Segment Start: Information

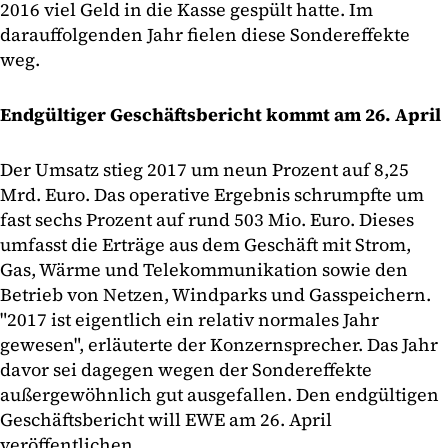
2016 viel Geld in die Kasse gespült hatte. Im
darauffolgenden Jahr fielen diese Sondereffekte
weg.
Endgültiger Geschäftsbericht kommt am 26. April
Der Umsatz stieg 2017 um neun Prozent auf 8,25
Mrd. Euro. Das operative Ergebnis schrumpfte um
fast sechs Prozent auf rund 503 Mio. Euro. Dieses
umfasst die Erträge aus dem Geschäft mit Strom,
Gas, Wärme und Telekommunikation sowie den
Betrieb von Netzen, Windparks und Gasspeichern.
"2017 ist eigentlich ein relativ normales Jahr
gewesen", erläuterte der Konzernsprecher. Das Jahr
davor sei dagegen wegen der Sondereffekte
außergewöhnlich gut ausgefallen. Den endgültigen
Geschäftsbericht will EWE am 26. April
veröffentlichen.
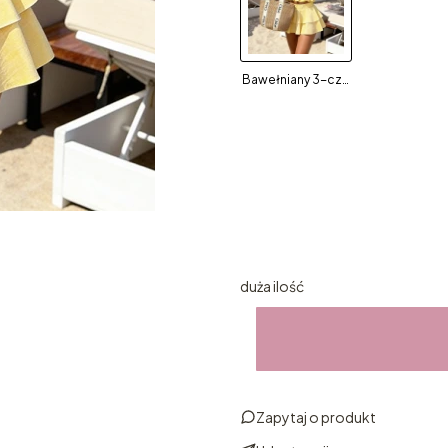
Bawełniany 3-częściowy set Fiorella butter yellow
Wybierz wariant produktu
Poszczególne warianty mogą ró
*
Rozmiar
Wybierz
duża ilość
Zapytaj o produkt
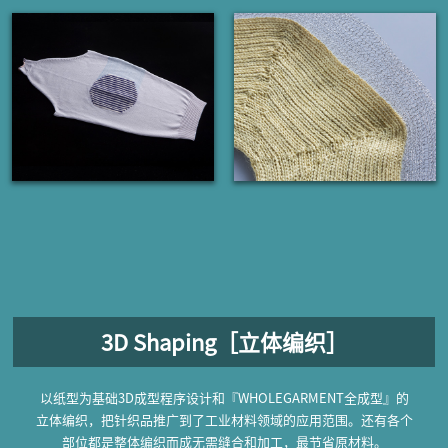
3D Shaping［立体编织］
以纸型为基础3D成型程序设计和『WHOLEGARMENT全成型』的
立体编织，把针织品推广到了工业材料领域的应用范围。还有各个
部位都是整体编织而成无需缝合和加工，最节省原材料。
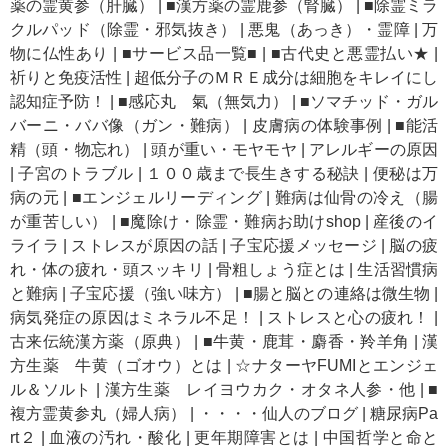
薬の霊黄参（肝臓）
|
■漢方薬の霊鹿参（腎臓）
|
■除霊ミラ
クルパッド（除霊・邪気抜き）
|
悪鬼（あっき）・霊障
|
万
物に仏性あり
|
■サービス品一覧■
|
■古代史と悪霊払い★
|
祈りと免疫活性
|
超低分子のＭＲＥ成分は細胞をキレイにし
認知症予防！
|
■感応丸 氣（無気力）
|
■ソマチッド・ガル
バーニ・ババ像（ガン・難病）
|
皮膚病の体験事例
|
■能活
精（頭・物忘れ）
|
頭が重い・モヤモヤ
|
アレルギーの原因
|
子宮のトラブル
|
１００歳まで長生きする秘訣
|
便秘は万
病の元
|
■エンジェルリーディング
|
難病は仙骨の冷え（腸
が重苦しい）
|
■魔除け・除霊・難病お助けshop
|
産後のイ
ライラ
|
ストレスが原因の話
|
子宝応援メッセージ
|
脳の疲
れ・体の疲れ・頭スッキリ
|
骨粗しょう症とは
|
生活習慣病
と難病
|
子宝応援（強い味方）
|
■腸と脳との連絡は微生物
|
病気発症の原因はミネラル不足！
|
ストレスと心の疲れ！
|
古来伝統漢方薬（原典）
|
■牛黄・鹿茸・麝香・羚羊角
|
漢
方生薬 牛黄（ゴオウ）とは
|
☆ナターヤFUMIとエンジェ
ル＆ソルト
|
漢方生薬 レイヨウカク・オタネ人参・他
|
■
複方霊黄参丸（婦人病）
|
・・・・仙人のブログ
|
糖尿病Pa
rt２
|
血液の汚れ・酸化
|
更年期障害とは
|
中国哲学と命と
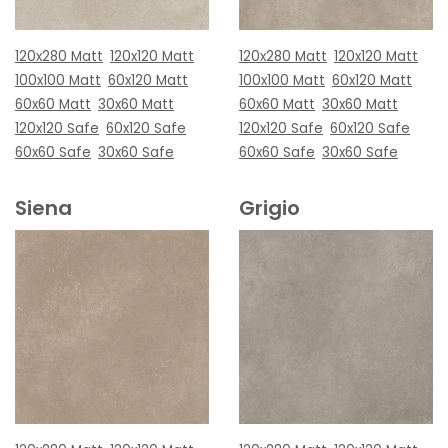
120x280 Matt
120x120 Matt
120x280 Matt
120x120 Matt
100x100 Matt
60x120 Matt
100x100 Matt
60x120 Matt
60x60 Matt
30x60 Matt
60x60 Matt
30x60 Matt
120x120 Safe
60x120 Safe
120x120 Safe
60x120 Safe
60x60 Safe
30x60 Safe
60x60 Safe
30x60 Safe
Siena
Grigio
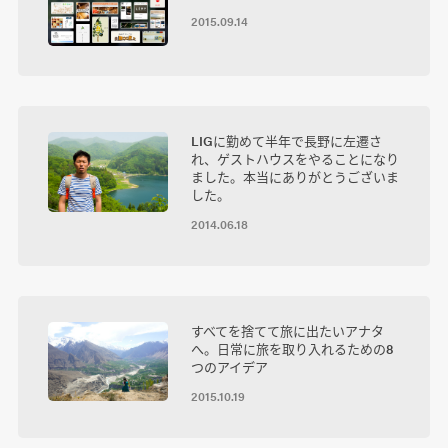
2015.09.14
LIGに勤めて半年で長野に左遷さ
れ、ゲストハウスをやることになり
ました。本当にありがとうございま
した。
2014.06.18
すべてを捨てて旅に出たいアナタ
へ。日常に旅を取り入れるための8
つのアイデア
2015.10.19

Segment End: Information

Omit every picture, and otherwise quote the entries exactly.

2016 viel Geld in die Kasse gespült hatte. Im
darauffolgenden Jahr fielen diese Sondereffekte
weg.
Endgültiger Geschäftsbericht kommt am 26. April
Der Umsatz stieg 2017 um neun Prozent auf 8,25
Mrd. Euro. Das operative Ergebnis schrumpfte um
fast sechs Prozent auf rund 503 Mio. Euro. Dieses
umfasst die Erträge aus dem Geschäft mit Strom,
Gas, Wärme und Telekommunikation sowie den
Betrieb von Netzen, Windparks und Gasspeichern.
"2017 ist eigentlich ein relativ normales Jahr
gewesen", erläuterte der Konzernsprecher. Das Jahr
davor sei dagegen wegen der Sondereffekte
außergewöhnlich gut ausgefallen. Den endgültigen
Geschäftsbericht will EWE am 26. April
veröffentlichen.
Bawełniany 3-częściowy set Fiorella butter yellow
Wybierz wariant produktu
Poszczególne warianty mogą ró
*
Rozmiar
Wybierz
duża ilość
Zapytaj o produkt
3D Shaping［立体编织］
以纸型为基础3D成型程序设计和『WHOLEGARMENT全成型』的
立体编织，把针织品推广到了工业材料领域的应用范围。还有各个
部位都是整体编织而成无需缝合和加工，最节省原材料。
薬の霊黄参（肝臓）
|
■漢方薬の霊鹿参（腎臓）
|
■除霊ミラ
クルパッド（除霊・邪気抜き）
|
悪鬼（あっき）・霊障
|
万
物に仏性あり
|
■サービス品一覧■
|
■古代史と悪霊払い★
|
祈りと免疫活性
|
超低分子のＭＲＥ成分は細胞をキレイにし
認知症予防！
|
■感応丸 氣（無気力）
|
■ソマチッド・ガル
バーニ・ババ像（ガン・難病）
|
皮膚病の体験事例
|
■能活
精（頭・物忘れ）
|
頭が重い・モヤモヤ
|
アレルギーの原因
|
子宮のトラブル
|
１００歳まで長生きする秘訣
|
便秘は万
病の元
|
■エンジェルリーディング
|
難病は仙骨の冷え（腸
が重苦しい）
|
■魔除け・除霊・難病お助けshop
|
産後のイ
ライラ
|
ストレスが原因の話
|
子宝応援メッセージ
|
脳の疲
れ・体の疲れ・頭スッキリ
|
骨粗しょう症とは
|
生活習慣病
と難病
|
子宝応援（強い味方）
|
■腸と脳との連絡は微生物
|
病気発症の原因はミネラル不足！
|
ストレスと心の疲れ！
|
古来伝統漢方薬（原典）
|
■牛黄・鹿茸・麝香・羚羊角
|
漢
方生薬 牛黄（ゴオウ）とは
|
☆ナターヤFUMIとエンジェ
ル＆ソルト
|
漢方生薬 レイヨウカク・オタネ人参・他
|
■
複方霊黄参丸（婦人病）
|
・・・・仙人のブログ
|
糖尿病Pa
rt２
|
血液の汚れ・酸化
|
更年期障害とは
|
中国哲学と命と
120x280 Matt
120x120 Matt
120x280 Matt
120x120 Matt
100x100 Matt
60x120 Matt
100x100 Matt
60x120 Matt
60x60 Matt
30x60 Matt
60x60 Matt
30x60 Matt
120x120 Safe
60x120 Safe
120x120 Safe
60x120 Safe
60x60 Safe
30x60 Safe
60x60 Safe
30x60 Safe
Siena
Grigio
2015.09.14
LIGに勤めて半年で長野に左遷さ
れ、ゲストハウスをやることになり
ました。本当にありがとうございま
した。
2014.06.18
すべてを捨てて旅に出たいアナタ
へ。日常に旅を取り入れるための8
つのアイデア
2015.10.19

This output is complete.